EFTK calculation

DigitalEmbrace in the Town Hall discussion concluded that the EFTK calculation is a bit off. It does look a bit amiss but I would like address her concerns in a bit more detailed approach. The post will also demonstrate how I solve these puzzles with the Delta number missing.

The short stack will not hold by themselves in EFTK so you have to lengthen both stacks using what I can fake pseudoknots, the yellow and green lines in the above chart. The resultant combined (real + fake pseudoknot) pairs result in two equally balanced stacks ( shown in red) that with a bit of fiddling solve the puzzle.

Does the Dot Plot back up the above discussion? Yes it does, by comparing the diamonds inside the red squares there are more diamonds (pairings) than real stack pairings.

My conclusion would be that the ensemble calculation may not be off as much as you think.

I want to quickly provide a bit of clarification to make sure everyone is on the same page here.

What’s going on is that without those “fake pseudoknots” or “unresolved closing pair boosts” (ie, they’re contributing stability as if they were closing pairs, but do not come out as paired), the probability that the pairs in that short stack will fold falls below EFTK’s threshhold (.15, as we currently have it configured). When adding those additional pairs, the probability of the pairs in that short stack increases above the cutoff. However, those “pairs” you just added? They wind up coming in just below the cutoff. The short stack is slightly more likely to fold than the extra pairs, which ultimately results in them being included in the predicted fold but the others not included.

As far as I know this is not a “true bug” in EFTK - this is working as expected and in accordance to the behavior defined by the Threshknot paper. To the extent that this isn’t reflective of nature, it’s a limitation of the Threshknot algorithm.

It would be interesting to have some test cases of experimental results to see how this would behave in the lab, with varied differences in probability between paired/unpaired and varied “thresholds” they are positioned around. Maybe an improved version of the Threshknot algorithm would adopt nearby base pairs if they have a close probability even if it falls below the threshold, or some way of dynamically adjusting the threshold or normalizing base pair probabilities somehow. Or maybe we might see this manifest in semi-ambiguous reactivity data suggesting an unstable ensemble!

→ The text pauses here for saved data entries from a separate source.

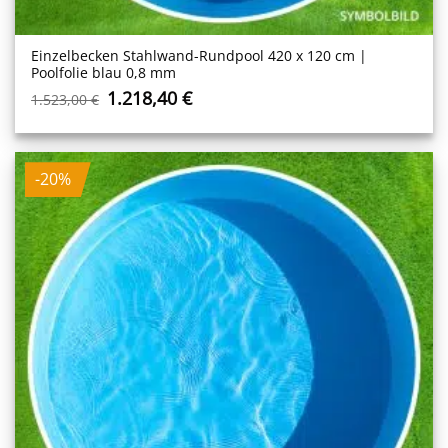
Einzelbecken Stahl­wand-Rundpool 420 x 120 cm |
Poolfolie blau 0,8 mm
Ursprünglicher
Aktueller
1.218,40
€
1.523,00
€
Preis
Preis
war:
ist:
1.523,00 €
1.218,40 €.
-20%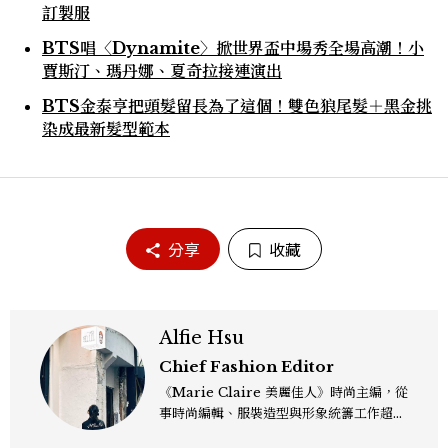
訂製服
BTS唱〈Dynamite〉掀世界盃中場秀全場高潮！小
賈斯汀、瑪丹娜、夏奇拉接連演出
BTS金泰亨把頭髮留長為了這個！雙色狼尾髮＋黑金挑
染成最新髮型範本
分享
收藏
Alfie Hsu
Chief Fashion Editor
《Marie Claire 美麗佳人》時尚主編，從
事時尚編輯、服裝造型與形象統籌工作超過
十年，並在 Models.com 獲得專業造型師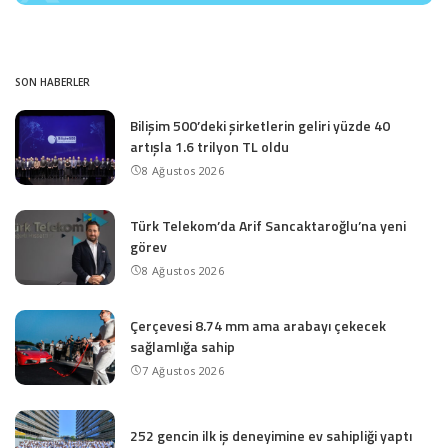
SON HABERLER
Bilişim 500’deki şirketlerin geliri yüzde 40
artışla 1.6 trilyon TL oldu
8 Ağustos 2026
Türk Telekom’da Arif Sancaktaroğlu’na yeni
görev
8 Ağustos 2026
Çerçevesi 8.74 mm ama arabayı çekecek
sağlamlığa sahip
7 Ağustos 2026
252 gencin ilk iş deneyimine ev sahipliği yaptı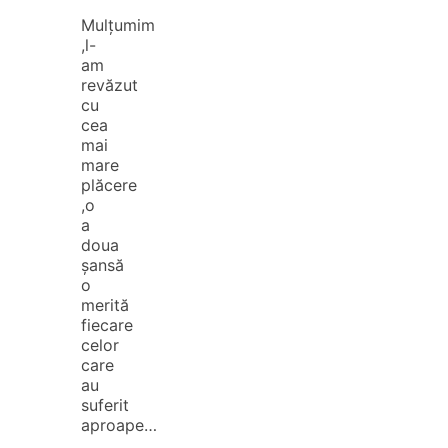
Mulțumim
,l-
am
revăzut
cu
cea
mai
mare
plăcere
,o
a
doua
șansă
o
merită
fiecare
celor
care
au
suferit
aproape…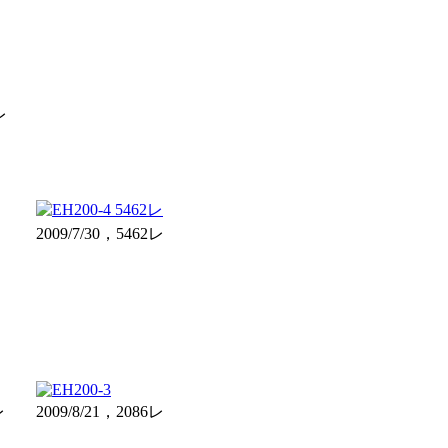
レ
2009/7/30，5462レ
レ
2009/8/21，2086レ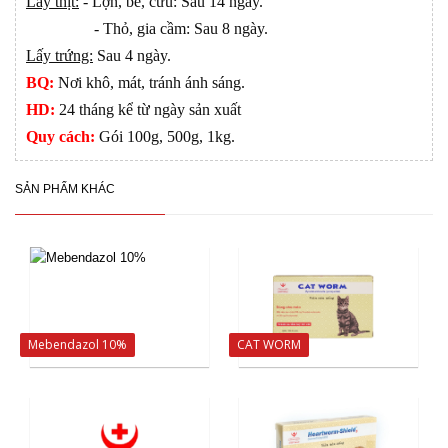
Lấy thịt:
- Lợn, bê, cừu: Sau 14 ngày.
- Thỏ, gia cầm: Sau 8 ngày.
Lấy trứng:
Sau 4 ngày.
BQ:
Nơi khô, mát, tránh ánh sáng.
HD:
24 tháng kể từ ngày sản xuất
Quy cách:
Gói 100g, 500g, 1kg.
SẢN PHẨM KHÁC
Mebendazol 10%
CAT WORM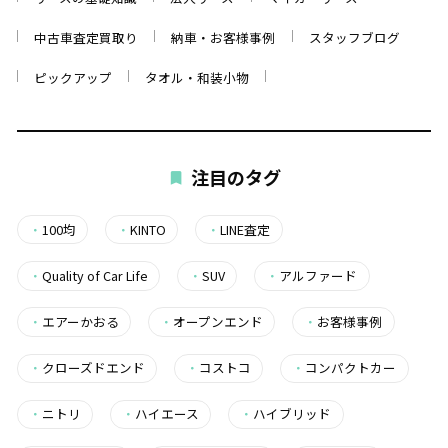
中古車査定買取り
納車・お客様事例
スタッフブログ
ピックアップ
タオル・和装小物
注目のタグ
・
100均
・
KINTO
・
LINE査定
・
Quality of Car Life
・
SUV
・
アルファード
・
エアーかおる
・
オープンエンド
・
お客様事例
・
クローズドエンド
・
コストコ
・
コンパクトカー
・
ニトリ
・
ハイエース
・
ハイブリッド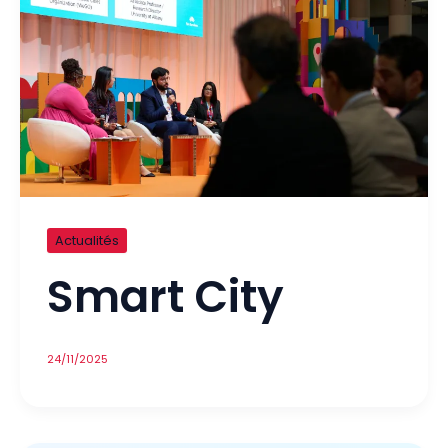
Actualités
Smart City
24/11/2025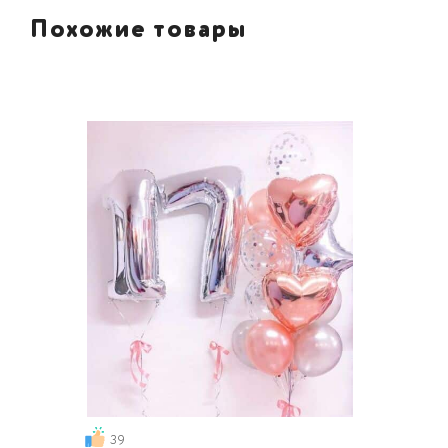
Похожие товары
39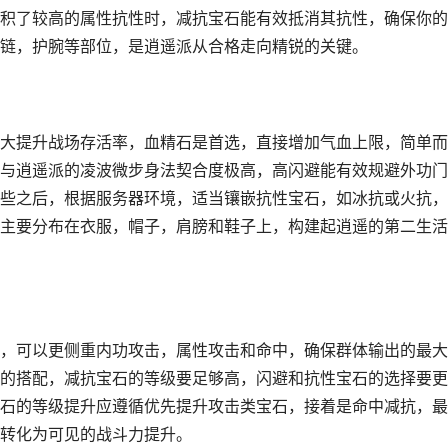
积了较高的属性抗性时，减抗宝石能有效抵消其抗性，确保你的
链，护腕等部位，是逍遥派从合格走向精锐的关键。
大提升战场存活率，血精石是首选，直接增加气血上限，简单而
与逍遥派的凌波微步身法契合度极高，高闪避能有效规避外功门
些之后，根据服务器环境，适当镶嵌抗性宝石，如冰抗或火抗，
主要分布在衣服，帽子，肩膀和鞋子上，构建起逍遥的第二生活
，可以更侧重内功攻击，属性攻击和命中，确保群体输出的最大
的搭配，减抗宝石的等级要足够高，闪避和抗性宝石的选择要更
石的等级提升应遵循优先提升攻击类宝石，接着是命中减抗，最
转化为可见的战斗力提升。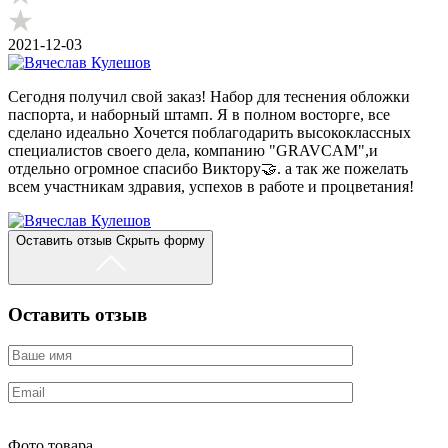
2021-12-03
Сегодня получил свой заказ! Набор для теснения обложки
паспорта, и наборный штамп. Я в полном восторге, все
сделано идеально Хочется поблагодарить высококлассных
специалистов своего дела, компанию "GRAVCAM",и
отдельно огромное спасибо Виктору🤝. а так же пожелать
всем участникам здравия, успехов в работе и процветания!
Оставить отзыв
Скрыть форму
Оставить отзыв
Фото товара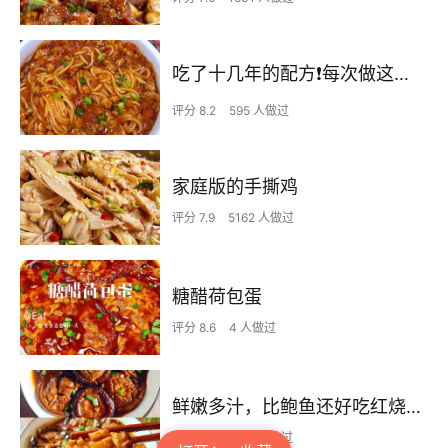
吃了十几年的配方❗️每次做这至少吃2碗
评分 8.2
595 人做过
家庭版的手撕鸡
评分 7.9
5162 人做过
糖醋荷包蛋
评分 8.6
4 人做过
鲜嫩多汁，比鲍鱼还好吃红烧香菇
评分 7.7
1951 人做过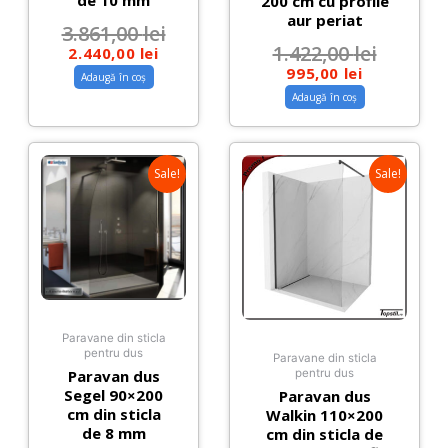
de 10 mm
200 cm cu profile
aur periat
3.861,00
lei
1.422,00
lei
2.440,00
lei
995,00
lei
Adaugă în coș
Adaugă în coș
Sale!
Sale!
Paravane din sticla
pentru dus
Paravane din sticla
Paravan dus
pentru dus
Segel 90×200
Paravan dus
cm din sticla
Walkin 110×200
de 8 mm
cm din sticla de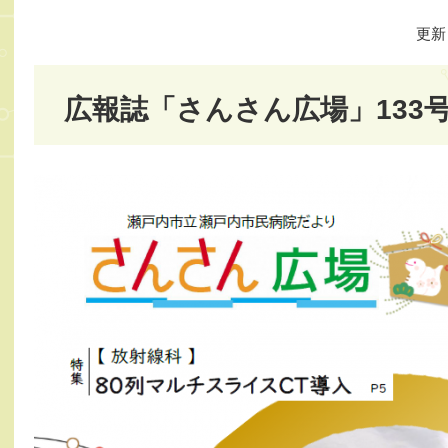
更新
広報誌「さんさん広場」133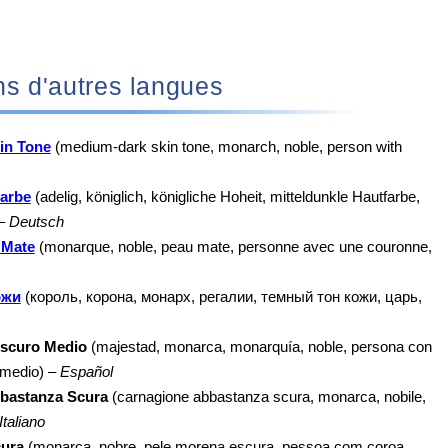
 dans d'autres langues
in Tone
(medium-dark skin tone, monarch, noble, person with
farbe
(adelig, königlich, königliche Hoheit, mitteldunkle Hautfarbe,
 –
Deutsch
 Mate
(monarque, noble, peau mate, personne avec une couronne,
ожи
(король, корона, монарх, регалии, темный тон кожи, царь,
Oscuro Medio
(majestad, monarca, monarquía, noble, persona con
o medio) –
Español
bastanza Scura
(carnagione abbastanza scura, monarca, nobile,
Italiano
cura
(monarca, nobre, pele morena escura, pessoa com coroa,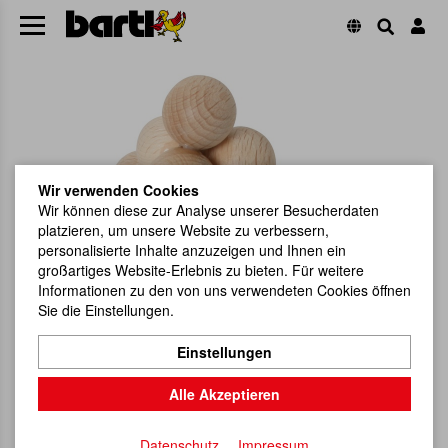
Wir verwenden Cookies
Wir können diese zur Analyse unserer Besucherdaten
platzieren, um unsere Website zu verbessern,
personalisierte Inhalte anzuzeigen und Ihnen ein
großartiges Website-Erlebnis zu bieten. Für weitere
Informationen zu den von uns verwendeten Cookies öffnen
Sie die Einstellungen.
Einstellungen
Alle Akzeptieren
Datenschutz
Impressum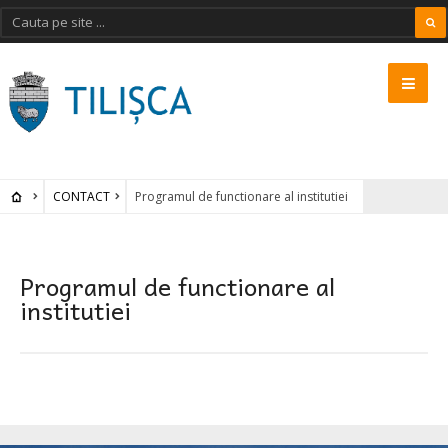
CONTACT
Programul de functionare al institutiei
Programul de functionare al
institutiei
TILISCA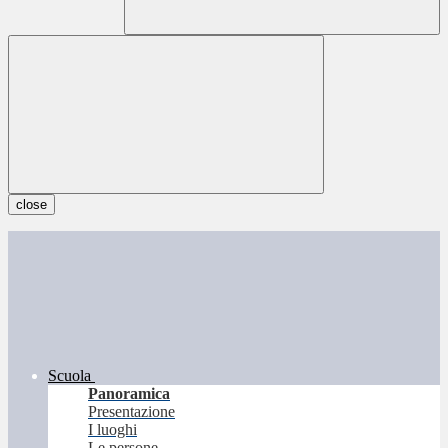
close
Scuola
Panoramica
Presentazione
I luoghi
Le persone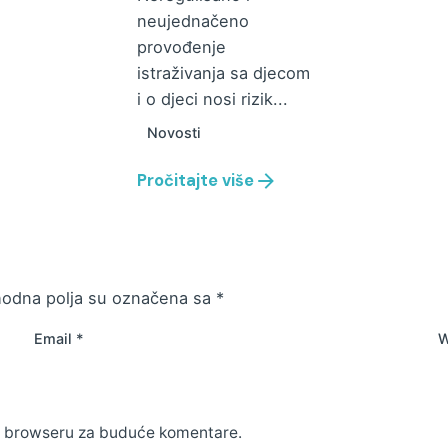
neujednačeno
provođenje
istraživanja sa djecom
i o djeci nosi rizik...
Novosti
Pročitajte više
odna polja su označena sa
*
Email
*
W
m browseru za buduće komentare.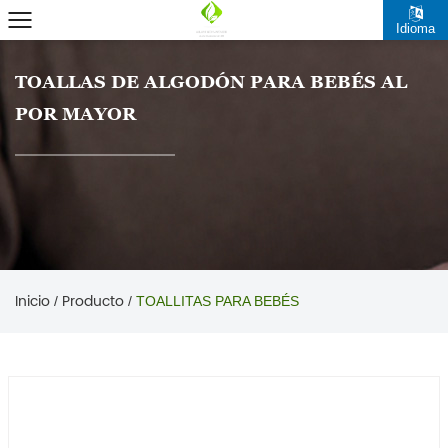
Idioma
TOALLAS DE ALGODÓN PARA BEBÉS AL
POR MAYOR
Inicio
Producto
/
/
TOALLITAS PARA BEBÉS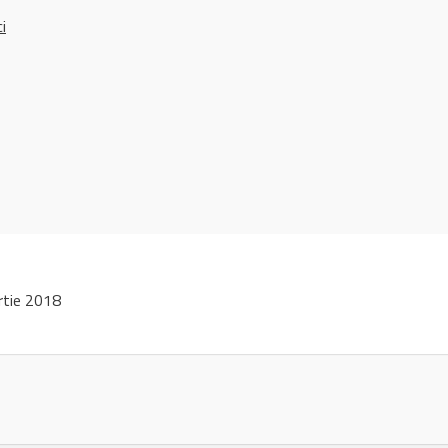
ci
rtie 2018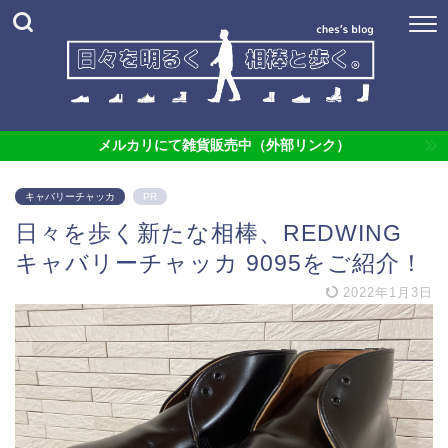
メルカリにて雑貨販売中（外部リンク）
キャバリーチャッカ
PR
日々を歩く新たな相棒、REDWING
キャバリーチャッカ 9095をご紹介！
2022年1月3日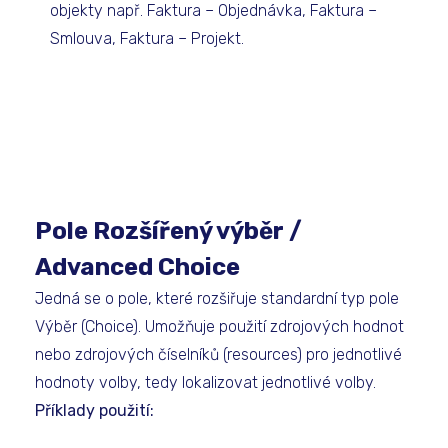
objekty např. Faktura – Objednávka, Faktura –
Smlouva, Faktura – Projekt.
Pole Rozšířený výběr /
Advanced Choice
Jedná se o pole, které rozšiřuje standardní typ pole
Výběr (Choice). Umožňuje použití zdrojových hodnot
nebo zdrojových číselníků (resources) pro jednotlivé
hodnoty volby, tedy lokalizovat jednotlivé volby.
Příklady použití: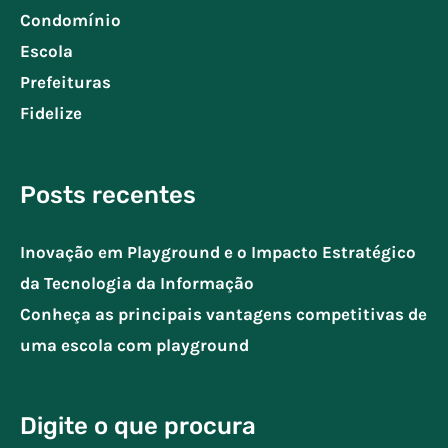
Condomínio
Escola
Prefeituras
Fidelize
Posts recentes
Inovação em Playground e o Impacto Estratégico
da Tecnologia da Informação
Conheça as principais vantagens competitivas de
uma escola com playground
Digite o que procura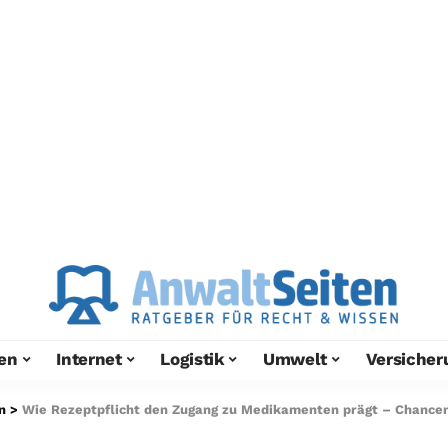
en
Internet
Logistik
Umwelt
Versicher
n
>
Wie Rezeptpflicht den Zugang zu Medikamenten prägt – Chance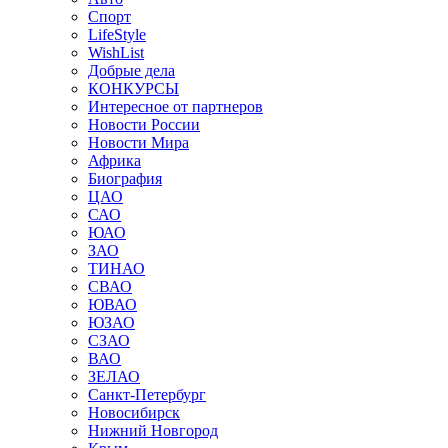
Спорт
LifeStyle
WishList
Добрые дела
КОНКУРСЫ
Интересное от партнеров
Новости России
Новости Мира
Африка
Биография
ЦАО
САО
ЮАО
ЗАО
ТИНАО
СВАО
ЮВАО
ЮЗАО
СЗАО
ВАО
ЗЕЛАО
Санкт-Петербург
Новосибирск
Нижний Новгород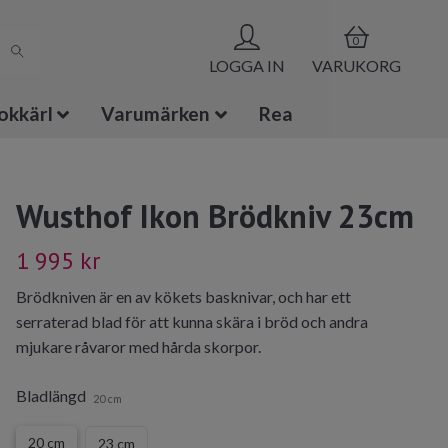
0
LOGGA IN
VARUKORG
okkärl
Varumärken
Rea
Wusthof Ikon Brödkniv 23cm
1 995 kr
Brödkniven är en av kökets basknivar, och har ett
serraterad blad för att kunna skära i bröd och andra
mjukare råvaror med hårda skorpor.
Bladlängd
20 cm
20 cm
23 cm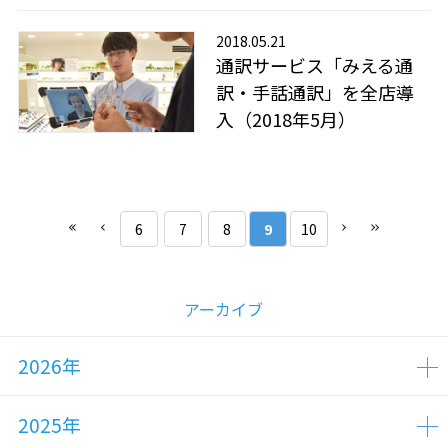
2018.05.21
通訳サービス「みえる通
訳・手話通訳」を全店導
入（2018年5月）
6
7
8
9
10
アーカイブ
2026年
2025年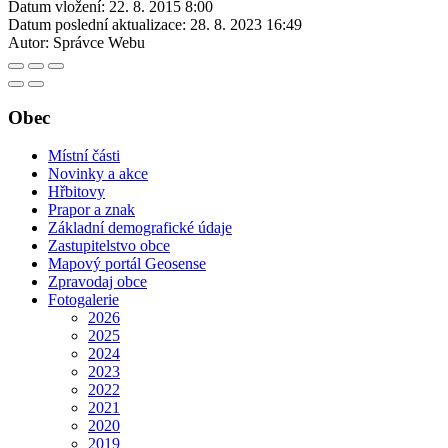
Datum vložení:
22. 8. 2015 8:00
Datum poslední aktualizace:
28. 8. 2023 16:49
Autor:
Správce Webu
Obec
Místní části
Novinky a akce
Hřbitovy
Prapor a znak
Základní demografické údaje
Zastupitelstvo obce
Mapový portál Geosense
Zpravodaj obce
Fotogalerie
2026
2025
2024
2023
2022
2021
2020
2019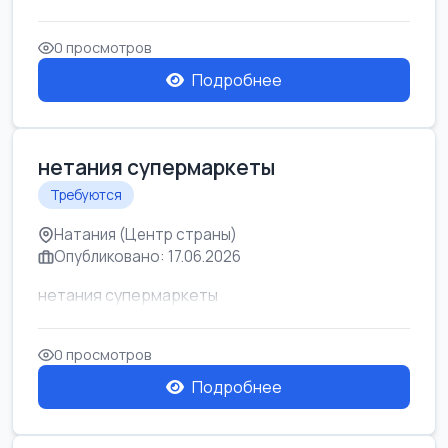
0 просмотров
Подробнее
нетания супермаркеты
Требуются
Натания (Центр страны)
Опубликовано: 17.06.2026
нетания супермаркеты
0 просмотров
Подробнее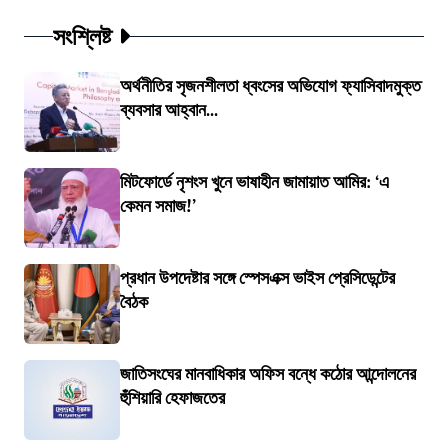
সংশ্লিষ্ট
অর্থনীতির সৃজনশীলতা ধ্বংসের অভিযোগ ফ্যাসিবাদমুক্ত
ব্যবসার আহ্বান...
মিটফোর্ডে নৃশংস খুনে ভাষাহীন জামায়াত আমির: ‘এ
কেমন সমাজ!’
প্রধান উপদেষ্টার সঙ্গে স্পেসএক্স ভাইস প্রেসিডেন্টের
বৈঠক
জাতিসংঘের মানবাধিকার অফিস বন্ধে কঠোর আন্দোলনের
হুঁশিয়ারি হেফাজতের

Also FWIW, a puzzle like this which is mostly very short stacks seems particularly likely to surface weird/unrealistic behavior in folding engines, so to some degree this is unlikely to be representative of widespead misbehavior so much as asking for information of a silly situation - though more testing is required to validate that, of course. :wink:

That could be a lab in itself. The upcoming shape data from the previous pseudoknots labs should also shed some light.